Though the referendum passed with 70 percent of the vote, Gore lost the state. Clinton said that the reason was because a good chunk of the referendum’s opponents were single-issue voters who automatically rejected Gore as anti-gun.
And Clinton said that passing the 1994 federal assault weapons ban “devastated” more than a dozen Democratic lawmakers in the 1994 midterms — and cost then-Speaker of the House Tom Foley (D-Wash.) his job and his seat in Congress.
“I’ve had many sleepless nights in the many years since,” Clinton said. One reason? “I never had any sessions with the House members who were vulnerable,” he explained — saying that he had assumed they already knew how to explain their vote for the ban to their constituents.

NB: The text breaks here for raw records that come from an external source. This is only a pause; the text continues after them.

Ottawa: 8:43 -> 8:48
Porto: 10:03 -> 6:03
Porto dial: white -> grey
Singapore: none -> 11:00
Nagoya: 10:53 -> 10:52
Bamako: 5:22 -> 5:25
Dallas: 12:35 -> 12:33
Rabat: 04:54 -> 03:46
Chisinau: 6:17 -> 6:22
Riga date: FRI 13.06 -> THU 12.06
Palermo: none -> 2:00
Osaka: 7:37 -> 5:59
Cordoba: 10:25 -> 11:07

Clinton also recalled threatening to veto a bill as Arkansas governor that would have prevented the city of Little Rock from instituting an assault weapons ban.
Clinton said that an National Rifle Association lobbyist threatened him over his veto in the state house, saying that the group would cause problems for his upcoming presidential campaign in rural states like Texas.
“Right there in the lobby,” Clinton said. “They thought they could talk to governors that way.
“I knew I was getting older when I didn’t hit him,” Clinton said. Clinton recalls telling the NRA lobbyist, “If that’s the way you feel, you get your gun, I’ll get my gun and I’ll see you in Texas.”
But he said that he understands the culture that permeates a state like Arkansas — where guns are a longstanding part of local culture.
“A lot of these people … all they’ve got is their hunting and their fishing,” he told the Democratic financiers. “Or they’re living in a place where they don’t have much police presence. Or they’ve been listening to this stuff for so long that they believe it all.”
Clinton closed his remarks with a warning to big Democratic donors that ultimately many Democratic lawmakers will be defeated if they choose to stand with the president.
“Do not be self-congratulatory about how brave you for being for this” gun control push, he said. “The only brave people are the people who are going to lose their jobs if they vote with you.”